1) Die Gebrüder von Aldenbochum die Vicarie im Hospital zu Camen nach Hingang oder Resignation ihres jetzigen Besitzers, des Vicars Engelbert Kotter, und bis dieser Fall eintritt je die Zinsen von 100 Thalern nämlich 6 Daler;
2) Die Gebrüder von der Reck je 300 Daler Kapital und 18 Thaler Zinsen;
3) Der Stadtrath zu Camen 200 Daler, angelegt bei Jost von der Reck, Drosten zu Lünen, davon 10 Thaler Rente;
4) Dr. Joachim Buxtropf 50 Daler, 3 Thaler Rente;
5) Dr. Gerlach Grüter 100 Thaler, 6 Thaler Rente;
6) Richter Henrich Vogt 100 Thaler, 6 Thaler Rente;
7) Pastor Schoumbergh 30 Thaler, 2 Thaler Rente;
8) Herman Reinermann 100 Thaler, 6 Thaler Rente;
9) Johann Bodde 30 Thaler, 2 Thaler Rente;
10) Henrich Gerlichs 30 Thaler, 2 Thaler Rente;
11) Johann Knüst 50 Thaler, 3 Thaler Rente;
12) Johann Koepe 30 Thaler, 2 Thaler Rente.

Die Schenker verpflichten sich, die Summen anzuweisen oder die Zinsen aus ihren Gütern halbjährlich auf Ostern und Michaelis zu entrichten. Aus den Renten sollen die Schuldiener besoldet werden und zwar soll der Primarius M. Anton Praetorius 45 Daler, der zweite M. Lambert Ulentorpius 45 Daler haben pro Jahr.

Der dritte M. Jost Timann hat eine genügende Competenz von der Stadt. Ausserdem erhalten die Schuldiener das Schulgeld, welches pro Person auf 4 ß pro Halbjahr gesetzt ist, und zwar bekommt der Rector die Hälfte und die zweite Hälfte die beiden anderen.
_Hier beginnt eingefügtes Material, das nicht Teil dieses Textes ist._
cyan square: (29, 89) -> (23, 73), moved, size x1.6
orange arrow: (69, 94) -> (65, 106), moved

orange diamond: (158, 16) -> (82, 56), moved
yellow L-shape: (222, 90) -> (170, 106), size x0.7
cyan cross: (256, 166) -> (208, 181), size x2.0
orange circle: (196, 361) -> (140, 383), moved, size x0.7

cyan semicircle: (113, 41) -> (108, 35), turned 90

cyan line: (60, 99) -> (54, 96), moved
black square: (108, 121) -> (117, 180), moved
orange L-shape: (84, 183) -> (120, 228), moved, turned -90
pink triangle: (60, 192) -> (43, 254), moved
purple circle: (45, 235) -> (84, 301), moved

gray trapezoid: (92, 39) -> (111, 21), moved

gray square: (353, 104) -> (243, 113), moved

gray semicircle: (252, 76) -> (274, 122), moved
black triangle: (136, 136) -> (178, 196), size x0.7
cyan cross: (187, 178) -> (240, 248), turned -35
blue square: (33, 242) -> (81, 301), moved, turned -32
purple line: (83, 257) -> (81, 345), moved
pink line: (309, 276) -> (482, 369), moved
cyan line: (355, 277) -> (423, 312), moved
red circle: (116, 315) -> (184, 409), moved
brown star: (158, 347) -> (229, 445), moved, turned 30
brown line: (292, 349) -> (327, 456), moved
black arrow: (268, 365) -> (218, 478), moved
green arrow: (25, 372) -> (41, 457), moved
Die künftige Einrichtung und Berufung zu der Schule soll denen von Aldenbochum und von der Reck und ihren Nachkommen, welche die Sitze zur Heyde, Herringen, Reck und das fürstliche Lehnhaus zu Camen innehaben, und dem Rath der Stadt Camen zustehen. Die Donation soll nur so lange Gültigkeit haben, als die Ausburger Confession in Camen in Uebung ist; sollte Camen durch die Obrigkeit oder von selbst zum leidigen Papstthum und dessen verführerischer abgöttischer Lehre zurückkehren, so sollen die Donatoren oder deren Erben alles zurücknehmen können.
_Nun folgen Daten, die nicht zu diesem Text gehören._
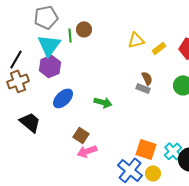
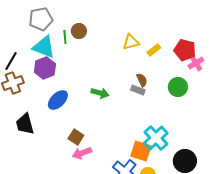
cyan triangle: (49, 45) -> (44, 47), turned -45
green arrow: (103, 102) -> (100, 93), moved
black trapezoid: (30, 122) -> (25, 124), turned -145
cyan cross: (173, 151) -> (156, 138), moved, size x1.4

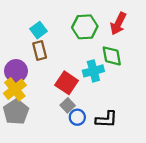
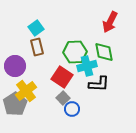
green hexagon: (85, 27) -> (75, 52), moved
yellow cross: (15, 89) -> (26, 91), moved
black L-shape: (106, 119) -> (99, 84), moved

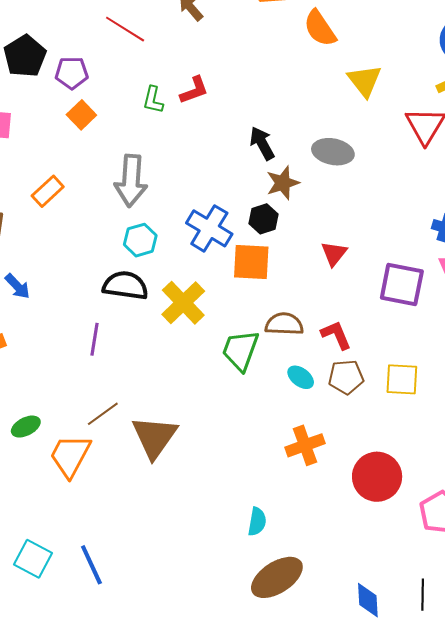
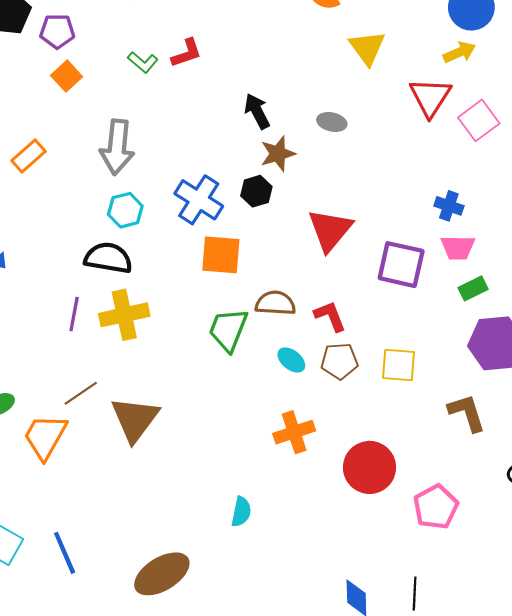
green L-shape: (153, 100) -> (143, 62), turned -64
gray ellipse: (333, 152) -> (332, 122), size x0.7
red triangle: (334, 254) -> (330, 230), size x1.6
orange square: (251, 262) -> (221, 255), moved
yellow cross: (183, 303) -> (124, 315), moved, turned 30
brown ellipse: (277, 577) -> (162, 574), moved

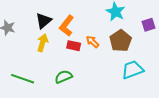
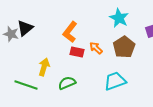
black triangle: (44, 21) -> (25, 28), moved
yellow arrow: (43, 43) -> (44, 67), moved
cyan trapezoid: (133, 70) -> (115, 81), moved

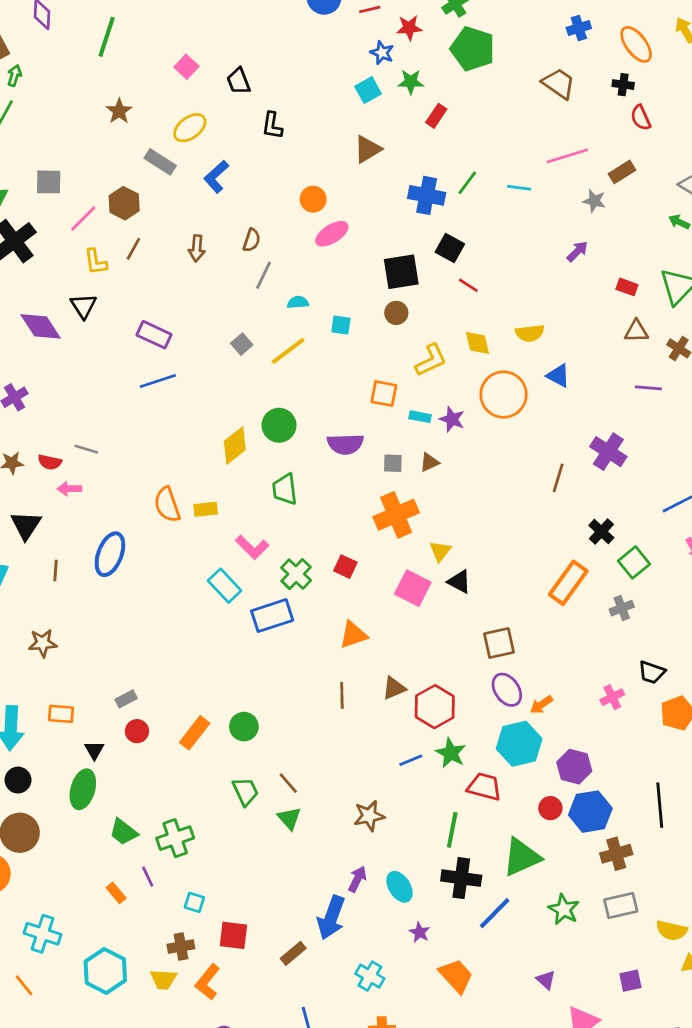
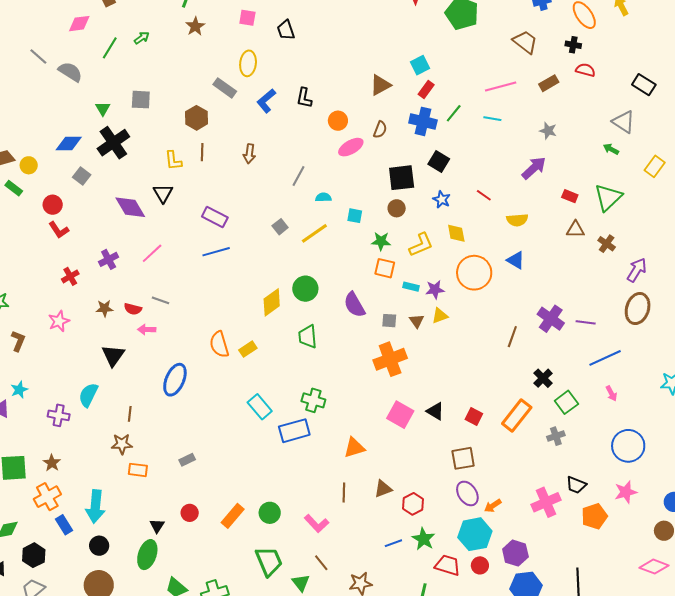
blue star: (382, 53) -> (442, 199), moved
pink square: (186, 67) -> (247, 18), turned -36
green arrow: (14, 76) -> (142, 38), moved, turned 35
green star: (411, 82) -> (381, 241), moved
cyan square: (368, 90) -> (420, 65), moved
brown star: (119, 111) -> (195, 26), moved
red rectangle: (436, 116) -> (426, 90), moved
red semicircle: (641, 118) -> (585, 70), turned 126
black L-shape: (272, 126) -> (304, 98), moved
yellow ellipse: (190, 128) -> (248, 63), turned -50
pink line: (567, 156) -> (501, 86), moved
brown rectangle: (622, 172) -> (549, 83), moved
pink line: (83, 218) -> (152, 253), moved
brown semicircle: (252, 240) -> (380, 130), moved
brown line: (133, 249) -> (202, 152), turned -30
purple arrow: (577, 251) -> (534, 168), size x1.5
red line: (468, 285) -> (484, 195), moved
yellow semicircle: (530, 333) -> (517, 220), moved
purple line: (648, 388) -> (586, 322), moved
purple star: (452, 419) -> (435, 290), turned -30
purple semicircle: (345, 444) -> (354, 305), turned 60
brown triangle: (429, 462) -> (417, 321), turned -42
yellow rectangle: (206, 509) -> (248, 349), turned -30
pink L-shape: (252, 547) -> (317, 524), moved
yellow triangle: (440, 551) -> (440, 316), moved, turned 30
red square: (345, 567) -> (474, 417), moved
brown line: (55, 571) -> (130, 414), moved
green cross: (296, 574) -> (313, 400), turned -30
pink cross: (612, 697) -> (546, 502), size x1.6
gray rectangle: (126, 699) -> (187, 460), moved
red hexagon: (435, 707) -> (413, 504), size x0.7
orange rectangle: (61, 714) -> (138, 470), moved
brown line: (288, 783) -> (321, 563), moved
green trapezoid: (245, 791) -> (269, 561), size x1.4
red circle: (550, 808) -> (480, 565), moved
Siegel der von Aldenbochum, Reck, Rath zu Camen, Dr. Grüter, Dr. Buxtropf und Richter Vogt, sowie unter Unterschrift der übrigen Schenker.

Standort

Landesarchiv NRW, Abteilung Westfalen, Münster [1]

Bemerkungen

Die Urkunde ist u.a. durch die Erwähnung des Bürgermeisters Dr. Gerlach Grüter von stadtgeschichtlicher Bedeutung für Hamm.